In the entries below, the lines from the one with "Карта сайта" through the one with "Nacional Universitaria de arte Contemporáneo" are to be copied exactly; both ends count.

** EXTRACTED ENTRIES follows **

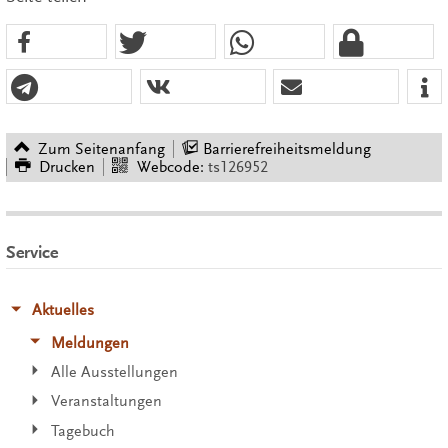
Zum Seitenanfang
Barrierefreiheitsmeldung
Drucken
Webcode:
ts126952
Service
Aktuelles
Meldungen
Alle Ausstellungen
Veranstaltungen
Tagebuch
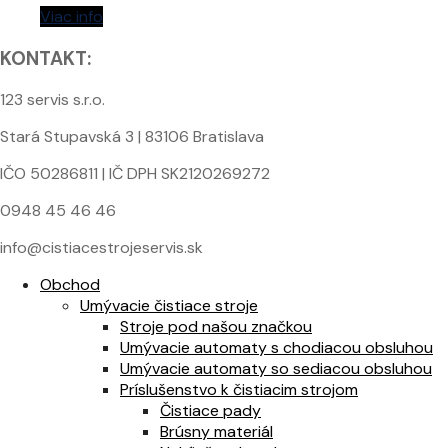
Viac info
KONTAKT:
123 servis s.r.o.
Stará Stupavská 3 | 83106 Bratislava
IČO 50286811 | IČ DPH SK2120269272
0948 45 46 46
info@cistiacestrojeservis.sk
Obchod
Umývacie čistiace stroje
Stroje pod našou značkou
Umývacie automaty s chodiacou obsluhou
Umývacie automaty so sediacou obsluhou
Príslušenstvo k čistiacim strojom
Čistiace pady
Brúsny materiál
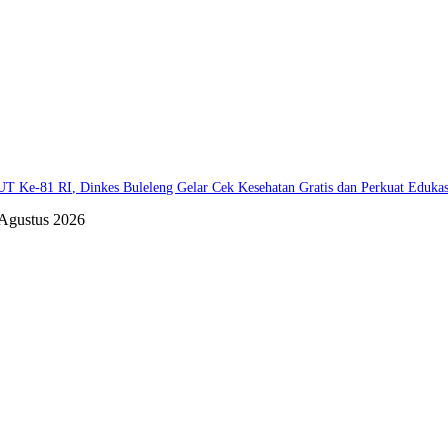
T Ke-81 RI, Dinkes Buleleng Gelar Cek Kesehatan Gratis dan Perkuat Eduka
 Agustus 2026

** End of EXTRACTED ENTRIES **
** EXTRACTED ENTRIES follows **

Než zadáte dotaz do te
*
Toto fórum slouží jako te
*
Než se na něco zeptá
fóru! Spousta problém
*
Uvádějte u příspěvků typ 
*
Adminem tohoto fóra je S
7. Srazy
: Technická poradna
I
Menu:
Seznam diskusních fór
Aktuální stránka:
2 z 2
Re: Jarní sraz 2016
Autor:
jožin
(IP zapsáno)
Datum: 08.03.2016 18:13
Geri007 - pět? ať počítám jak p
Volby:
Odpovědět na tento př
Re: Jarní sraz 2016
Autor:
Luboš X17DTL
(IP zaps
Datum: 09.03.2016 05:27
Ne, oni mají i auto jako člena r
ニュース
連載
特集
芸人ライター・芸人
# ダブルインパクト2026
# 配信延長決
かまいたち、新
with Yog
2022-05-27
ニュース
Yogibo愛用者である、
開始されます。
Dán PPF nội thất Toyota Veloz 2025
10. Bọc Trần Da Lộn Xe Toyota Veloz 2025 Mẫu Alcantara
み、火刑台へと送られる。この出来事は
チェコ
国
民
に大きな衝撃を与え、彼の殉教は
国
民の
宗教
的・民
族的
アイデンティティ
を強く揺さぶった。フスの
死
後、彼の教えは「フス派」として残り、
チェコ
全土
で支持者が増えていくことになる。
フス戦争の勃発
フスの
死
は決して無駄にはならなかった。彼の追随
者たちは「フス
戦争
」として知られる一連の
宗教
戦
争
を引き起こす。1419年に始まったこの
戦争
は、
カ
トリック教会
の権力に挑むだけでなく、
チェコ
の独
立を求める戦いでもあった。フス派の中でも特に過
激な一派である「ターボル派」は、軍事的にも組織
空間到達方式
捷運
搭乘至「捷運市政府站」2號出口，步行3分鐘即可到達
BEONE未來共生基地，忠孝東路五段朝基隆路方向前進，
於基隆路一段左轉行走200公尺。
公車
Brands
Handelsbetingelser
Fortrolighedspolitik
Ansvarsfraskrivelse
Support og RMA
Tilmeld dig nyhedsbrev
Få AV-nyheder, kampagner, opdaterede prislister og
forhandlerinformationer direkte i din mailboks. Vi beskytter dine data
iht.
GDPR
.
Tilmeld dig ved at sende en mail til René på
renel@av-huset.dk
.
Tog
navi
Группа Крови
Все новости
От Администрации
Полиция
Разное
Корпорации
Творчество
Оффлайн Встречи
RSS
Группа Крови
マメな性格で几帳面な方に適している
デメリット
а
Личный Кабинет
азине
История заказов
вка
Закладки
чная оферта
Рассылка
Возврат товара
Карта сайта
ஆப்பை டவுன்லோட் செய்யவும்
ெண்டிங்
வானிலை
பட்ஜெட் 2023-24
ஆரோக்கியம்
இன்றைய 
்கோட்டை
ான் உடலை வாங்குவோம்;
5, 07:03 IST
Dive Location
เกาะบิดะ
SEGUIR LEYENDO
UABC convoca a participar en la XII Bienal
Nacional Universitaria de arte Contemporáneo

** End of EXTRACTED ENTRIES **

> **YOUR SOLUTION**
Карта сайта
ஆப்பை டவுன்லோட் செய்யவும்
ெண்டிங்
வானிலை
பட்ஜெட் 2023-24
ஆரோக்கியம்
இன்றைய 
்கோட்டை
ான் உடலை வாங்குவோம்;
5, 07:03 IST
Dive Location
เกาะบิดะ
SEGUIR LEYENDO
UABC convoca a participar en la XII Bienal
Nacional Universitaria de arte Contemporáneo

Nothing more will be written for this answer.